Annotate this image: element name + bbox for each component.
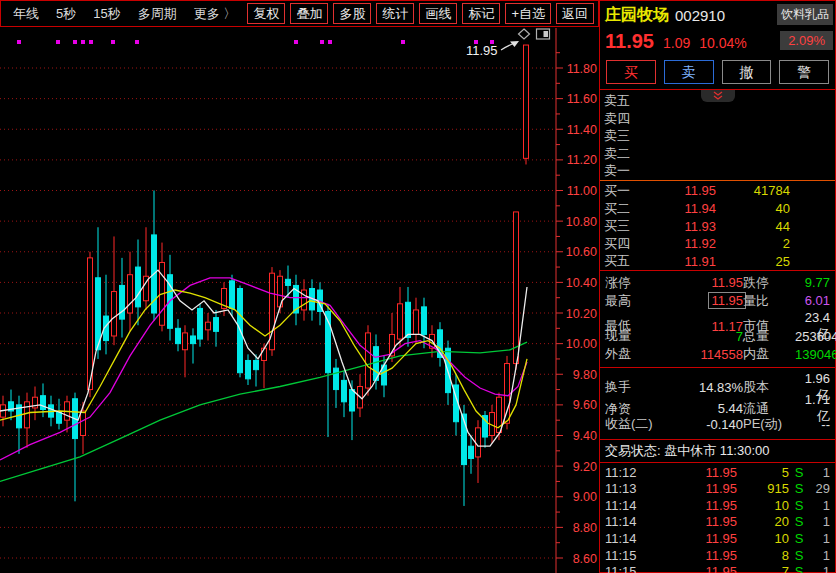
outer-disc-value: 114558 [653,347,743,362]
svg-text:10.00: 10.00 [566,337,597,351]
add-watchlist-button[interactable]: +自选 [505,3,551,24]
buy1-price: 11.95 [650,183,716,198]
menu-item-5s[interactable]: 5秒 [56,5,76,23]
draw-line-button[interactable]: 画线 [419,3,457,24]
high-value: 11.95 [708,292,746,309]
buy-level-2[interactable]: 买二 11.94 40 [600,200,835,218]
sector-change-pct: 2.09% [780,31,833,50]
stat-row-current-vol: 现量 7 总量 253604 [605,327,830,345]
sell3-label: 卖三 [604,127,650,145]
volume-ratio-label: 量比 [743,292,795,310]
buy2-price: 11.94 [650,201,716,216]
fin-row-eps: 收益(二) -0.140 PE(动) -- [605,414,830,435]
current-vol-label: 现量 [605,327,653,345]
sell-level-4[interactable]: 卖四 [600,110,835,128]
svg-text:11.00: 11.00 [567,184,597,198]
mark-button[interactable]: 标记 [462,3,500,24]
limit-up-label: 涨停 [605,274,653,292]
multi-stock-button[interactable]: 多股 [333,3,371,24]
toolbar-buttons: 复权 叠加 多股 统计 画线 标记 +自选 返回 [247,3,598,24]
stock-name: 庄园牧场 [605,5,669,26]
total-vol-value: 253604 [795,329,836,344]
tick-row-6: 11:15 11.95 8 S 1 [605,547,830,564]
buy4-price: 11.92 [650,236,716,251]
tick3-price: 11.95 [649,498,737,513]
tick1-price: 11.95 [649,465,737,480]
sell1-label: 卖一 [604,162,650,180]
current-vol-value: 7 [653,329,743,344]
alert-button[interactable]: 警 [779,60,829,84]
trade-status-bar: 交易状态: 盘中休市 11:30:00 [600,440,835,463]
tick4-side: S [789,514,809,529]
svg-text:9.40: 9.40 [573,429,597,443]
menu-item-multi-period[interactable]: 多周期 [138,5,177,23]
sell-button[interactable]: 卖 [664,60,714,84]
buy1-vol: 41784 [716,183,790,198]
sell-level-3[interactable]: 卖三 [600,127,835,145]
cancel-button[interactable]: 撤 [722,60,772,84]
menu-item-year-line[interactable]: 年线 [13,5,39,23]
inner-disc-value: 139046 [795,347,836,362]
sector-badge[interactable]: 饮料乳品 [777,4,833,25]
buy-level-5[interactable]: 买五 11.91 25 [600,252,835,270]
buy5-vol: 25 [716,254,790,269]
buy-button[interactable]: 买 [606,60,656,84]
tick4-vol: 20 [737,514,789,529]
order-book: 卖五 卖四 卖三 卖二 卖一 [600,89,835,271]
sell-levels: 卖五 卖四 卖三 卖二 卖一 [600,90,835,181]
overlay-button[interactable]: 叠加 [290,3,328,24]
buy-levels: 买一 11.95 41784 买二 11.94 40 买三 11.93 44 买… [600,181,835,270]
price-chart-svg[interactable]: 11.8011.6011.4011.2011.0010.8010.6010.40… [0,28,600,573]
tick4-count: 1 [809,514,830,529]
svg-text:9.60: 9.60 [573,398,597,412]
stat-row-high: 最高 11.95 量比 6.01 [605,292,830,310]
menu-item-15s[interactable]: 15秒 [93,5,120,23]
svg-text:11.40: 11.40 [567,123,597,137]
turnover-label: 换手 [605,378,661,396]
sell-level-1[interactable]: 卖一 [600,162,835,180]
trade-status-value: 盘中休市 11:30:00 [664,443,769,458]
tick4-time: 11:14 [605,514,649,529]
sell5-label: 卖五 [604,92,650,110]
adjust-price-button[interactable]: 复权 [247,3,285,24]
svg-text:11.20: 11.20 [567,153,597,167]
inner-disc-label: 内盘 [743,345,795,363]
sell-level-2[interactable]: 卖二 [600,145,835,163]
buy3-vol: 44 [716,219,790,234]
buy4-label: 买四 [604,235,650,253]
tick7-price: 11.95 [649,564,737,573]
sell4-label: 卖四 [604,110,650,128]
buy3-price: 11.93 [650,219,716,234]
svg-text:11.80: 11.80 [567,62,597,76]
candlestick-chart[interactable]: 11.8011.6011.4011.2011.0010.8010.6010.40… [0,28,600,573]
tick5-price: 11.95 [649,531,737,546]
tick6-price: 11.95 [649,548,737,563]
tick5-time: 11:14 [605,531,649,546]
tick1-count: 1 [809,465,830,480]
statistics-button[interactable]: 统计 [376,3,414,24]
top-toolbar: 年线 5秒 15秒 多周期 更多 〉 复权 叠加 多股 统计 画线 标记 +自选… [0,0,599,27]
eps-label: 收益(二) [605,415,661,433]
limit-up-value: 11.95 [653,275,743,290]
tick3-side: S [789,498,809,513]
tick-list[interactable]: 11:12 11.95 5 S 1 11:13 11.95 915 S 29 1… [600,463,835,573]
trade-buttons: 买 卖 撤 警 [600,56,835,89]
buy-level-3[interactable]: 买三 11.93 44 [600,217,835,235]
menu-item-more[interactable]: 更多 〉 [194,5,237,23]
price-change-pct: 10.04% [699,35,746,51]
svg-text:10.80: 10.80 [566,215,597,229]
tick6-time: 11:15 [605,548,649,563]
buy4-vol: 2 [716,236,790,251]
limit-down-label: 跌停 [743,274,795,292]
buy-level-1[interactable]: 买一 11.95 41784 [600,182,835,200]
tick5-side: S [789,531,809,546]
buy3-label: 买三 [604,217,650,235]
buy-level-4[interactable]: 买四 11.92 2 [600,235,835,253]
back-button[interactable]: 返回 [556,3,594,24]
tick-row-2: 11:13 11.95 915 S 29 [605,480,830,497]
collapse-book-tab[interactable] [701,90,735,102]
buy5-price: 11.91 [650,254,716,269]
turnover-value: 14.83% [661,380,743,395]
stock-code: 002910 [675,7,725,24]
tick1-time: 11:12 [605,465,649,480]
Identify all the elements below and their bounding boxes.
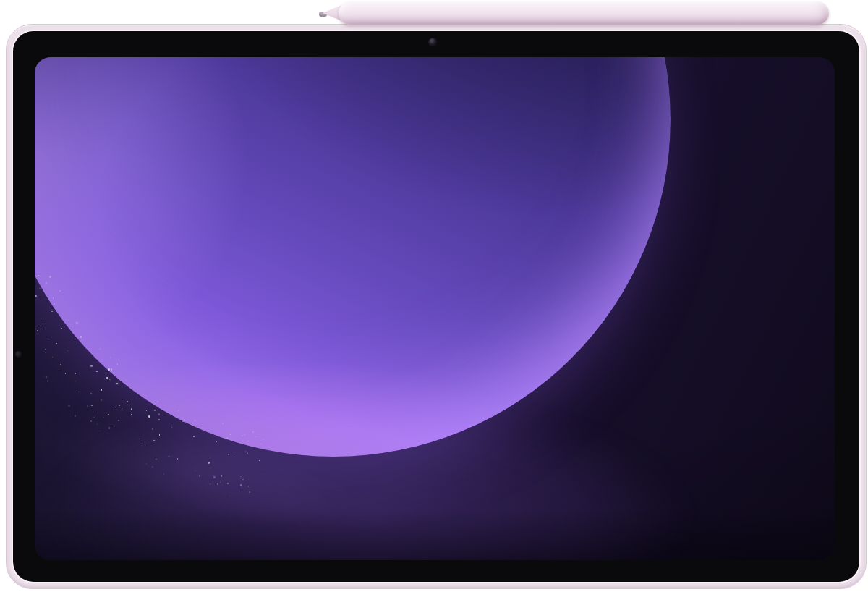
stylus-body <box>339 1 829 25</box>
product-photo-stage <box>0 0 868 592</box>
tablet-bezel <box>13 31 859 582</box>
wallpaper-vignette <box>35 57 835 560</box>
tablet <box>6 24 867 589</box>
stylus <box>0 0 868 29</box>
front-camera <box>429 38 436 46</box>
ambient-light-sensor <box>15 351 22 358</box>
tablet-screen <box>35 57 835 560</box>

___

◆ How to complete this task
Could the entries above be written out word for word, with no pictures?

◆ Output below
Annotate this image: element name + bbox for each component.
outer-disc-value: 114558 [653,347,743,362]
svg-text:10.00: 10.00 [566,337,597,351]
add-watchlist-button[interactable]: +自选 [505,3,551,24]
buy1-price: 11.95 [650,183,716,198]
menu-item-5s[interactable]: 5秒 [56,5,76,23]
draw-line-button[interactable]: 画线 [419,3,457,24]
high-value: 11.95 [708,292,746,309]
buy-level-2[interactable]: 买二 11.94 40 [600,200,835,218]
sector-change-pct: 2.09% [780,31,833,50]
stat-row-current-vol: 现量 7 总量 253604 [605,327,830,345]
sell3-label: 卖三 [604,127,650,145]
volume-ratio-label: 量比 [743,292,795,310]
buy2-price: 11.94 [650,201,716,216]
fin-row-eps: 收益(二) -0.140 PE(动) -- [605,414,830,435]
current-vol-label: 现量 [605,327,653,345]
sell-level-4[interactable]: 卖四 [600,110,835,128]
svg-text:11.00: 11.00 [567,184,597,198]
mark-button[interactable]: 标记 [462,3,500,24]
limit-up-label: 涨停 [605,274,653,292]
multi-stock-button[interactable]: 多股 [333,3,371,24]
toolbar-buttons: 复权 叠加 多股 统计 画线 标记 +自选 返回 [247,3,598,24]
stock-name: 庄园牧场 [605,5,669,26]
total-vol-value: 253604 [795,329,836,344]
tick-row-6: 11:15 11.95 8 S 1 [605,547,830,564]
buy4-price: 11.92 [650,236,716,251]
tick3-price: 11.95 [649,498,737,513]
tick1-price: 11.95 [649,465,737,480]
sell1-label: 卖一 [604,162,650,180]
current-vol-value: 7 [653,329,743,344]
alert-button[interactable]: 警 [779,60,829,84]
trade-status-bar: 交易状态: 盘中休市 11:30:00 [600,440,835,463]
tick4-side: S [789,514,809,529]
svg-text:9.40: 9.40 [573,429,597,443]
menu-item-multi-period[interactable]: 多周期 [138,5,177,23]
sell-button[interactable]: 卖 [664,60,714,84]
buy1-vol: 41784 [716,183,790,198]
sell-level-3[interactable]: 卖三 [600,127,835,145]
cancel-button[interactable]: 撤 [722,60,772,84]
menu-item-year-line[interactable]: 年线 [13,5,39,23]
inner-disc-value: 139046 [795,347,836,362]
sector-badge[interactable]: 饮料乳品 [777,4,833,25]
buy-level-5[interactable]: 买五 11.91 25 [600,252,835,270]
buy5-vol: 25 [716,254,790,269]
buy-button[interactable]: 买 [606,60,656,84]
tick4-vol: 20 [737,514,789,529]
order-book: 卖五 卖四 卖三 卖二 卖一 [600,89,835,271]
sell-levels: 卖五 卖四 卖三 卖二 卖一 [600,90,835,181]
overlay-button[interactable]: 叠加 [290,3,328,24]
buy-levels: 买一 11.95 41784 买二 11.94 40 买三 11.93 44 买… [600,181,835,270]
price-chart-svg[interactable]: 11.8011.6011.4011.2011.0010.8010.6010.40… [0,28,600,573]
tick4-count: 1 [809,514,830,529]
svg-text:9.60: 9.60 [573,398,597,412]
stat-row-high: 最高 11.95 量比 6.01 [605,292,830,310]
menu-item-15s[interactable]: 15秒 [93,5,120,23]
svg-text:11.40: 11.40 [567,123,597,137]
turnover-label: 换手 [605,378,661,396]
sell-level-1[interactable]: 卖一 [600,162,835,180]
trade-status-value: 盘中休市 11:30:00 [664,443,769,458]
tick4-time: 11:14 [605,514,649,529]
sell5-label: 卖五 [604,92,650,110]
adjust-price-button[interactable]: 复权 [247,3,285,24]
svg-text:11.20: 11.20 [567,153,597,167]
inner-disc-label: 内盘 [743,345,795,363]
sell-level-2[interactable]: 卖二 [600,145,835,163]
buy3-vol: 44 [716,219,790,234]
buy4-label: 买四 [604,235,650,253]
tick7-price: 11.95 [649,564,737,573]
sell4-label: 卖四 [604,110,650,128]
buy3-price: 11.93 [650,219,716,234]
svg-text:11.80: 11.80 [567,62,597,76]
candlestick-chart[interactable]: 11.8011.6011.4011.2011.0010.8010.6010.40… [0,28,600,573]
tick5-price: 11.95 [649,531,737,546]
tick6-price: 11.95 [649,548,737,563]
tick5-time: 11:14 [605,531,649,546]
tick1-count: 1 [809,465,830,480]
statistics-button[interactable]: 统计 [376,3,414,24]
top-toolbar: 年线 5秒 15秒 多周期 更多 〉 复权 叠加 多股 统计 画线 标记 +自选… [0,0,599,27]
eps-label: 收益(二) [605,415,661,433]
limit-up-value: 11.95 [653,275,743,290]
tick3-side: S [789,498,809,513]
tick-list[interactable]: 11:12 11.95 5 S 1 11:13 11.95 915 S 29 1… [600,463,835,573]
trade-buttons: 买 卖 撤 警 [600,56,835,89]
buy-level-3[interactable]: 买三 11.93 44 [600,217,835,235]
menu-item-more[interactable]: 更多 〉 [194,5,237,23]
price-change-pct: 10.04% [699,35,746,51]
svg-text:10.80: 10.80 [566,215,597,229]
tick6-time: 11:15 [605,548,649,563]
buy4-vol: 2 [716,236,790,251]
limit-down-label: 跌停 [743,274,795,292]
buy-level-1[interactable]: 买一 11.95 41784 [600,182,835,200]
tick5-side: S [789,531,809,546]
buy3-label: 买三 [604,217,650,235]
buy-level-4[interactable]: 买四 11.92 2 [600,235,835,253]
back-button[interactable]: 返回 [556,3,594,24]
tick-row-2: 11:13 11.95 915 S 29 [605,480,830,497]
collapse-book-tab[interactable] [701,90,735,102]
buy5-price: 11.91 [650,254,716,269]
turnover-value: 14.83% [661,380,743,395]
stock-code: 002910 [675,7,725,24]
tick1-time: 11:12 [605,465,649,480]
Identify all the elements below and their bounding boxes.
stylus-body <box>339 1 829 25</box>
product-photo-stage <box>0 0 868 592</box>
tablet-bezel <box>13 31 859 582</box>
wallpaper-vignette <box>35 57 835 560</box>
tablet <box>6 24 867 589</box>
stylus <box>0 0 868 29</box>
front-camera <box>429 38 436 46</box>
ambient-light-sensor <box>15 351 22 358</box>
tablet-screen <box>35 57 835 560</box>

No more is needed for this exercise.